О да, конечно, заверил я его, он может на меня положиться.
Я понимал, что он подозревает двусмысленность, размышляет, в чем именно он может на меня положиться. Судя по его лицу — выводы он сделал неутешительные. Я не был похож на англиканина. Скорее на подозрительного типа, способного на злоупотребления, типа, которого, пренебрегая советом, наняли зачем-то расчищать и реставрировать фреску, на которую глаза б его не глядели, и чем скорее я с ней покончу и уберусь в погрязший в грехе Лондон, тем лучше будет.
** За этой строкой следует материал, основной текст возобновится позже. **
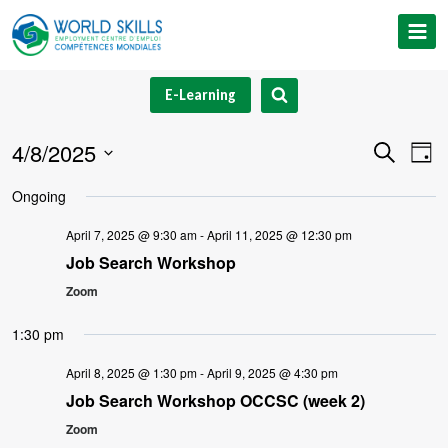
Skip
to
content
E-Learning
4/8/2025
Event
Ev
Search
Day
Select
V
Searc
Ongoing
date.
Na
and
April 7, 2025 @ 9:30 am
-
April 11, 2025 @ 12:30 pm
Job Search Workshop
Views
Zoom
Navig
1:30 pm
April 8, 2025 @ 1:30 pm
-
April 9, 2025 @ 4:30 pm
Job Search Workshop OCCSC (week 2)
Zoom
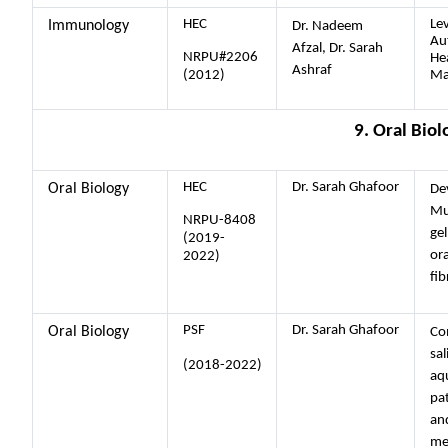
HEC
Lev
Immunology
Dr. Nadeem
Au
Afzal, Dr. Sarah
NRPU#2206
He
Ashraf
(2012)
Ma
9. Oral Biol
HEC
Dr. Sarah Ghafoor
Oral Biology
De
Mu
NRPU-8408
gel
(2019-
or
2022)
fib
PSF
Dr. Sarah Ghafoor
Oral Biology
Co
sal
(2018-2022)
aqu
pat
and
mel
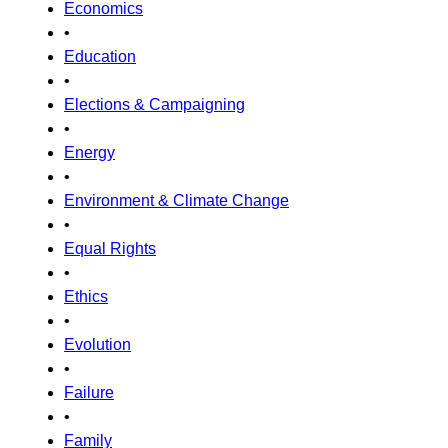
Economics
•
Education
•
Elections & Campaigning
•
Energy
•
Environment & Climate Change
•
Equal Rights
•
Ethics
•
Evolution
•
Failure
•
Family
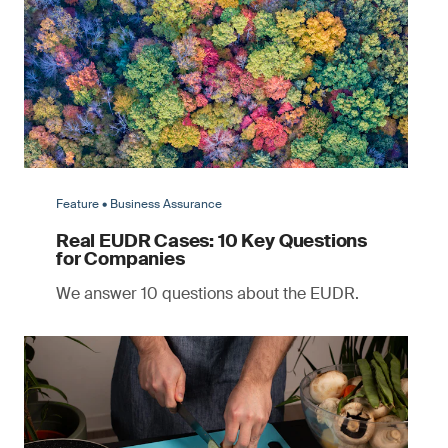
Feature • Business Assurance
Real EUDR Cases: 10 Key Questions
for Companies
We answer 10 questions about the EUDR.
— Какая необычная, — сказал я.
— Что?
— Печка, — ответил я, — необычная.
— Безнадежно устарела, — сказал он. — К зиме надеюсь ее выбросить. Я нашел в каталоге только что запатентованную печь с двумя котлами. Каждый котел в водяной рубашке — нет угрозы перегрева. И бесшумная работа гарантируется. — Он преобразился, без удержу нахваливая печку, хотя в Оксгодби она была явлена всего лишь картинкой каталога. — А эта дура или перегревается и накаляется докрасна, или же горит еле-еле, проку от нее никакого. — И он с пренебрежением пнул ее ногой. Они опаляли друг друга точно заклятые враги.
Он готов был говорить еще долго, но я не слушал его, внимательно изучал печку. Меня очень занимали всякие механические штучки. До того дня я увлекался больше часами и механизмами. Раньше меня не интересовали печки, которые топят углем. А у этой были разные винтики и краники, назначения которых я не знал, короче, это чертово чудище обещало мне подарить несколько приятных часов, пока я выведаю все его слабости. Еще я надеялся, что, пока я здесь, Кич не выбросит печку. Как бы то ни было, я ласково погладил место, в которое Кич пнул ее ногой. Если не жалеть топлива и подсобит милейший Моссоп (не знаю, кто такой), печка эта может так раскочегариться, что будет прекрасным наглядным пособием для проповеди об адовом пламени и кладезе бездны [5].
Ее украшал большущий герб, увитый железными розочками, на котором значилось, что изготовила ее «Бэнкдем-Кроутер лимитед», что по адресу Грин-Лейн, Уолсол, патент № 7564Б. Да с такой родословной можно заклинать духов! И даже не ветвь генеалогического древа, а целая династия… Бэнкдем-Кроутер, короли печного мира! Кто знает, что сталось с Бэнкдемами, а вот о Кроутере я читал в «Дейли мейл»: он для большей надежности перерезал себе глотку, а потом сиганул с Бридлингтонского пирса. Конечно, его до этого довели не печки, а бабы и лошади. Так прекратились печки Бэнкдем-Кроутер. Невосполнимая потеря для тех частей света, где не обойтись без тепла угольных Печей. Последнюю такую я видел на Ипре. От прямого попадания бомбы церковь рухнула. Но не старушка Бэнкдем-Кроутер! Честь и хвала английскому рабочему!
Дождь стучал по крыше.
— А что конкретно вас в ней не устраивает? — спросил я.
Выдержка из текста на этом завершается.